Your First Significant Women in Oklahoma Agriculture Honoree- Gaye Pfeiffer of Mulhall

Wed, 01 Mar 2017 16:27:49 CST

Your First Significant Women in Oklahoma Agriculture Honoree- Gaye Pfeiffer of Mulhall This past year, the Oklahoma Department of Agriculture began asking for nominations for ladies involved in agriculture that they could recognize on a regular basis. This is the first in a series of stories on Significant Women in Oklahoma Agriculture. The project is a collaborative program between the Oklahoma Department of Agriculture, Food & Forestry and Oklahoma State University to recognize and honor the impact of countless women across all 77 counties of the state, from all aspects and areas of the agricultural industry. The honorees were nominated by their peers and selected by a committee of 14 industry professionals.

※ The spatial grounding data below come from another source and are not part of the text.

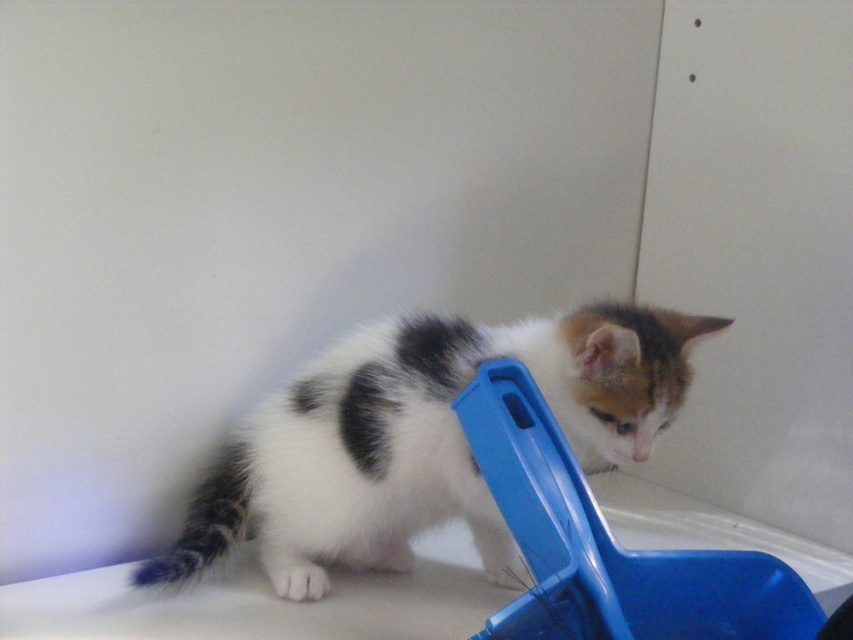 You are a photographer trying to capture a closeup shot of the white fur cat at center. The camera you are using has a minimum focusing distance of 3 feet. Will you be able to take the photo without moving closer?

The white fur cat at center is 3.78 feet away from the camera, which is beyond the minimum focusing distance of 3 feet. Therefore, you can take the closeup shot without moving closer.

You are a pet owner who wants to place a toy for your cat to play with. You have a blue plastic scoop at lower center. Where should you place the toy so the cat at white fur cat at center can easily reach it?

Since the white fur cat at center is positioned over the blue plastic scoop at lower center, placing the toy near the blue plastic scoop at lower center would ensure the cat can easily reach it.

You are a cat owner who wants to ensure your cat can reach its food bowl. The blue plastic scoop at lower center is used to serve food. If the white fur cat at center needs to be within 8 inches to comfortably reach the scoop, is the current distance sufficient?

The white fur cat at center is 7.38 inches from the blue plastic scoop at lower center, which is within the 8 inch requirement, so the distance is sufficient for the cat to comfortably reach the scoop. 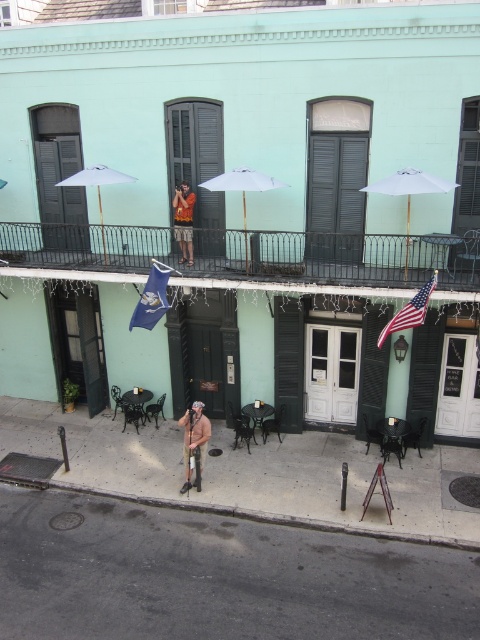 Question: Considering the relative positions of green matte shutter at upper center and white fabric umbrella at upper center in the image provided, where is green matte shutter at upper center located with respect to white fabric umbrella at upper center?

Choices:
 (A) above
 (B) below

Answer: (A)

Question: Which point is farther from the camera taking this photo?

Choices:
 (A) (167, 308)
 (B) (183, 220)

Answer: (B)

Question: Does dark gray wooden shutter at left come behind white fabric umbrella at center?

Choices:
 (A) yes
 (B) no

Answer: (A)

Question: Which of the following is the farthest from the observer?

Choices:
 (A) (219, 273)
 (B) (194, 449)
 (C) (211, 504)

Answer: (A)

Question: Which point is farther to the camera?

Choices:
 (A) smooth concrete sidewalk at lower center
 (B) american flag at center

Answer: (B)

Question: From the image, what is the correct spatial relationship of green matte shutter at upper center in relation to white fabric umbrella at center?

Choices:
 (A) left
 (B) right

Answer: (A) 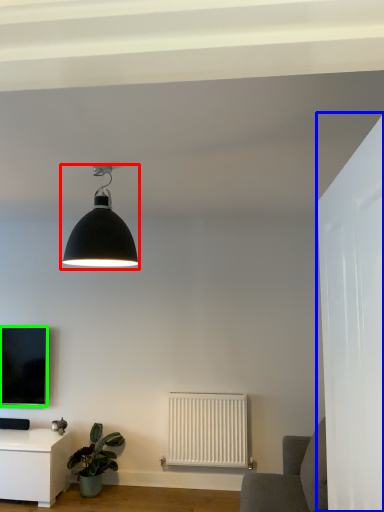 Question: Which object is positioned farthest from lamp (highlighted by a red box)? Select from glass door (highlighted by a blue box) and television (highlighted by a green box).

Choices:
 (A) glass door
 (B) television

Answer: (B)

Gaye Pfeiffer- A Significant Woman in Oklahoma Agriculture   



The gray late-winter morning with its damp, cold air doesn't seem to bother Gaye Pfeiffer of Mulhall. She is focused on the topic of agriculture, and she punctuates each of her statements with a smile.


For more than five decades, Oklahoma agriculture has come to cherish that gesture as the smile of a producer, friend and outstanding advocate.


Recently salesmen from a large national foodservice distribution company visited the northern Logan County farming and ranching operation Gaye and husband John have built since their marriage in 1981.


"We showed them around, took them out to the cows, everything. They are always amazed that there's so much science involved," she said. "Before they get here, they think you just walk out in the pasture, you throw some hay out and you look at your cows. With a tour like this they see what you think about and what you care about. They see the connection and how the product is produced. Communication is so important."


She smiled and then moved to another critical aspect of agriculture.


It seldom fails that during wheat harvest in June, the temperature is hovering around 100 degrees and the Oklahoma wind is blowing that heat right in your face.


"When you are out there and you are binning wheat and it's hotter than heck and the wind is blowing so hard," she said, "that is actually the time that I feel like 'You know I am really feeding the world, this is going to be somebody's food down the road.' On top of that you feel like all these other things you do, involvement in ag groups and organizations, help you make sure that we can continue to feed the world because people do not understand where their food comes from. I sincerely believe that feeding the world makes a difference and we really do that."


She smiled.


Gaye has and continues to champion agriculture through her actions and her words. Her ties to agriculture run not only through her childhood in Oktaha, and her family farm production with husband John and sons State Representative John Christopher Pfeiffer and Andy Pfeiffer, but also through involvement in numerous agricultural groups and organizations.


When they married in 1981, Gaye and John owned one quarter of land, leased another quarter and had about 30 registered cows. Today they run cows and farm about 2,300 acres, have 200 Registered Angus cows and 100 commercial cows. The Pfeiffers have a female production sale in the fall and a bull sale in the spring. Both are held with Blackjack Angus Farms in Seminole. They also lamb out 70 ewes and Andy has 24 sows to farrow.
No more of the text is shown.